** What needs to be done **
Each record below is to be copied word for word, with pictures removed.

[Records contained in a dataset]
»»
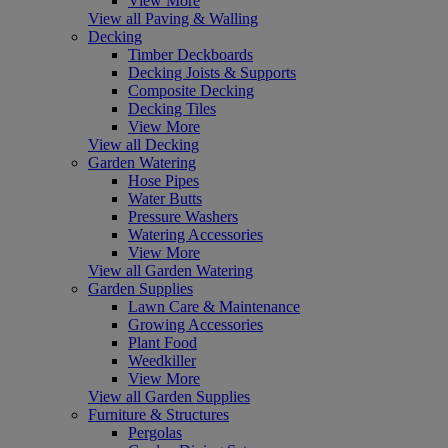
View More
View all Paving & Walling
Decking
Timber Deckboards
Decking Joists & Supports
Composite Decking
Decking Tiles
View More
View all Decking
Garden Watering
Hose Pipes
Water Butts
Pressure Washers
Watering Accessories
View More
View all Garden Watering
Garden Supplies
Lawn Care & Maintenance
Growing Accessories
Plant Food
Weedkiller
View More
View all Garden Supplies
Furniture & Structures
Pergolas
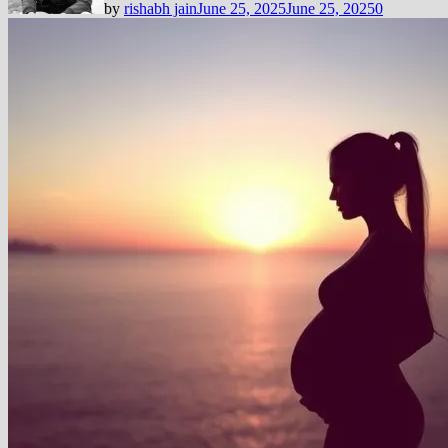
by
rishabh jain
June 25, 2025
June 25, 2025
0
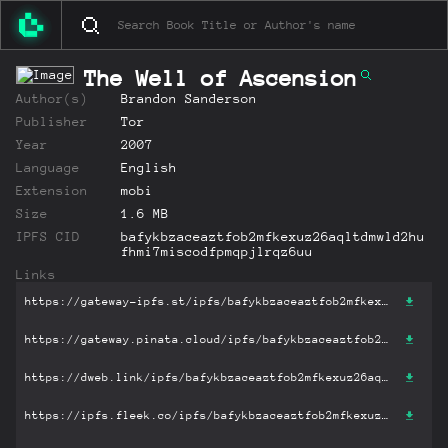
The Well of Ascension
Author(s)
Brandon Sanderson
Publisher
Tor
Year
2007
Language
English
Extension
mobi
Size
1.6 MB
IPFS CID
bafykbzaceaztfob2mfkexuz26aqltdmwld2hu
fhmi7miscodfpmqpjlrqz6uu
Links
https://gateway-ipfs.st/ipfs/bafykbzaceaztfob2mfkexuz26aqltdmwld2hufhmi7miscodfpmqpjlrqz6uu?filename='The Well of Ascension.mobi'
https://gateway.pinata.cloud/ipfs/bafykbzaceaztfob2mfkexuz26aqltdmwld2hufhmi7miscodfpmqpjlrqz6uu?filename='The Well of Ascension.mobi'
https://dweb.link/ipfs/bafykbzaceaztfob2mfkexuz26aqltdmwld2hufhmi7miscodfpmqpjlrqz6uu?filename='The Well of Ascension.mobi'
https://ipfs.fleek.co/ipfs/bafykbzaceaztfob2mfkexuz26aqltdmwld2hufhmi7miscodfpmqpjlrqz6uu?filename='The Well of Ascension.mobi'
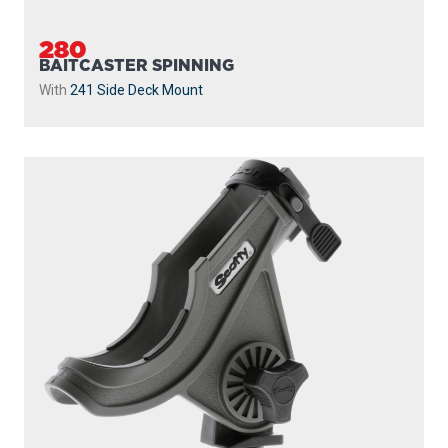
280
BAITCASTER SPINNING
With
241 Side Deck Mount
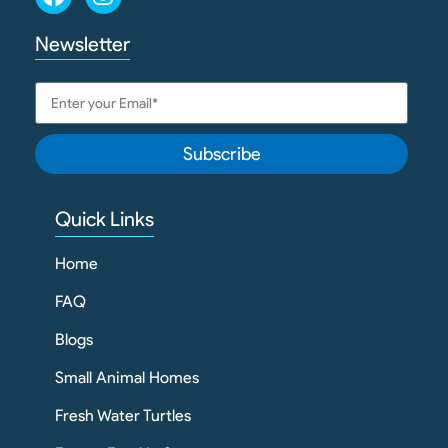
Newsletter
Subscribe
Quick Links
Home
FAQ
Blogs
Small Animal Homes
Fresh Water Turtles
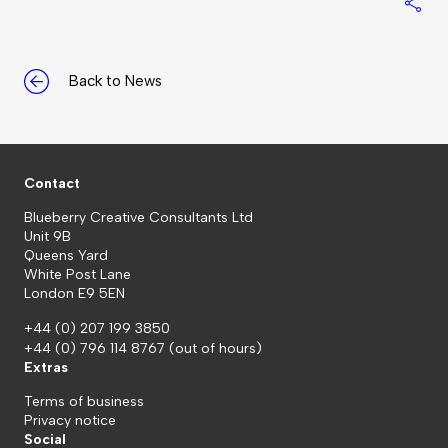
S
Back to News
Contact
Blueberry Creative Consultants Ltd
Unit 9B
Queens Yard
White Post Lane
London E9 5EN
+44 (0) 207 199 3850
+44 (0) 796 114 8767
(out of hours)
Extras
Terms of business
Privacy notice
Social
««
** Solution below **
View More
View all Paving & Walling
Decking
Timber Deckboards
Decking Joists & Supports
Composite Decking
Decking Tiles
View More
View all Decking
Garden Watering
Hose Pipes
Water Butts
Pressure Washers
Watering Accessories
View More
View all Garden Watering
Garden Supplies
Lawn Care & Maintenance
Growing Accessories
Plant Food
Weedkiller
View More
View all Garden Supplies
Furniture & Structures
Pergolas
by
rishabh jain
June 25, 2025
June 25, 2025
0
The Well of Ascension
Author(s)
Brandon Sanderson
Publisher
Tor
Year
2007
Language
English
Extension
mobi
Size
1.6 MB
IPFS CID
bafykbzaceaztfob2mfkexuz26aqltdmwld2hu
fhmi7miscodfpmqpjlrqz6uu
Links
https://gateway-ipfs.st/ipfs/bafykbzaceaztfob2mfkexuz26aqltdmwld2hufhmi7miscodfpmqpjlrqz6uu?filename='The Well of Ascension.mobi'
https://gateway.pinata.cloud/ipfs/bafykbzaceaztfob2mfkexuz26aqltdmwld2hufhmi7miscodfpmqpjlrqz6uu?filename='The Well of Ascension.mobi'
https://dweb.link/ipfs/bafykbzaceaztfob2mfkexuz26aqltdmwld2hufhmi7miscodfpmqpjlrqz6uu?filename='The Well of Ascension.mobi'
https://ipfs.fleek.co/ipfs/bafykbzaceaztfob2mfkexuz26aqltdmwld2hufhmi7miscodfpmqpjlrqz6uu?filename='The Well of Ascension.mobi'
280
BAITCASTER SPINNING
With
241 Side Deck Mount
Newsletter
Subscribe
Quick Links
Home
FAQ
Blogs
Small Animal Homes
Fresh Water Turtles
S
Back to News
Contact
Blueberry Creative Consultants Ltd
Unit 9B
Queens Yard
White Post Lane
London E9 5EN
+44 (0) 207 199 3850
+44 (0) 796 114 8767
(out of hours)
Extras
Terms of business
Privacy notice
Social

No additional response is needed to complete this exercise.